Nepal’s centrist party of rapper-turned-politician Balendra Shah took an early lead in the high-stakes parliamentary election on Friday, as slow counting continued after the first polls since last year’s deadly uprising.
But despite Shah’s party loyalists dancing on the streets of Katmandu in celebration — the numbers of votes counted remain too low to be confident that it will translate into concrete wins.
By Friday afternoon, 24 hours after polls closed, early trends issued by the Election Commission put Shah’s Rastriya Swatantra Party ahead.

HIGHLIGHT

Alongside Shah, key figures vying for power include Marxist leader KP Sharma Oli, four-time prime minister who was ousted by the September 2025 anti-corruption protests, and the newly elected leader of the Nepali Congress party, Gagan Thapa.

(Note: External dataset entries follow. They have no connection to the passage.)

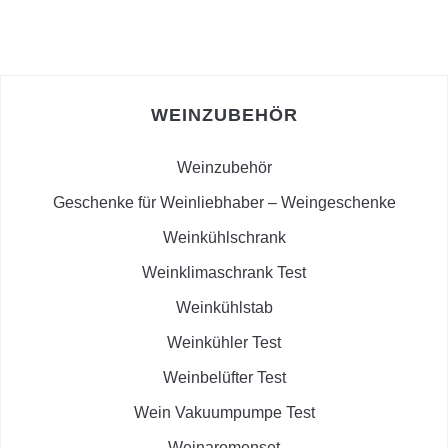
WEINZUBEHÖR
Weinzubehör
Geschenke für Weinliebhaber – Weingeschenke
Weinkühlschrank
Weinklimaschrank Test
Weinkühlstab
Weinkühler Test
Weinbelüfter Test
Wein Vakuumpumpe Test
Weinaromenset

Alongside Shah, key figures vying for power include Marxist leader KP Sharma Oli, four-time prime minister who was ousted by the September 2025 anti-corruption protests, and the newly elected leader of the Nepali Congress party, Gagan Thapa.
At 5:00 p.m. (1115 GMT), RSP was leading in more than half of the 165 constituencies.
But there were only two declared results, and RSP had been confirmed only in one, the same as Nepali Congress.
Prakash Nyupane, a spokesman for the Election Commission, said that counting was ongoing “in a peaceful manner” across the Himalayan nation, from snowbound high-altitude mountain regions to the hot plains bordering India.
Voters have chosen who replaces the interim government in place since the September 2025 uprising, in which at least 77 people were killed, and parliament and scores of government buildings were torched.
Youth-led protests under a loose Gen Z banner began as a demonstration against a brief social media ban, but were fed by wider grievances at corruption and a woeful economy.
Kunda Dixit, publisher of the weekly Nepali Times, told AFP that if trends did reflect final wins, the political shift was dramatic.
“This is even a bigger upset than we expected — it underscores the level of public disenchantment with the old parties for under-performance, as well as anger over the events of September,” he said.

 ‘Fate of the country’ 

The polls are one of the most hotly contested elections in the Himalayan republic of 30 million people since the end of a civil war in 2006.
All eyes are watching the results in the key head-to-head battleground constituency of Jhapa-5, a usually sleepy eastern district, where 35-year-old Shah challenged directly the veteran Oli, aged 74.
Shah, better known as Balen, snappily dressed in a black suit and sunglasses, has cast himself as a symbol of youth-driven political change.
At 5 p.m. local time, at 10 percent of the votes counted in Jhapa-5, Shah was ahead by nearly five times as many votes as Oli.
Soldiers with armored trucks manned barbed wire barricades around the counting center in Jhapa.
“I hope this result changes the fate of the country for the better,” Bhagawati Adhikari, 38, told AFP, who was among a crowd of dozens at Jhapa gathered outside the security cordon.
“The country should be peaceful and secure, youth should get opportunities, corruption should stop — that’s my appeal.”

’Rest peacefully’ 

More than 3,400 candidates ran for 165 seats in direct elections to the 275-member House of Representatives, the lower chamber of parliament, with 110 more chosen via party lists. Turnout was 59 percent.
Full nationwide tallies could take several days.
Dixit raised the possibility that Shah’s RSP could stage a dramatic win.
“If RSP hits the magic 138 seats, Balen will become prime minister — and hopefully a cabinet of technocrats,” added Dixit.
Sushila Karki, the interim prime minister, praised the peaceful conduct of a vote she has said was critical in “determining our future.”
Karki, a 73-year-old former chief justice who reluctantly left retirement to lead the nation, now faces the challenge of managing the reaction to results.
The election saw a wave of younger candidates promising to tackle Nepal’s dismal economy, challenging veteran politicians who have dominated for decades and argue that their experience guarantees stability and security.
In Jhapa, 68-year-old shopkeeper Ved Prasad Mainali sat listening to a radio.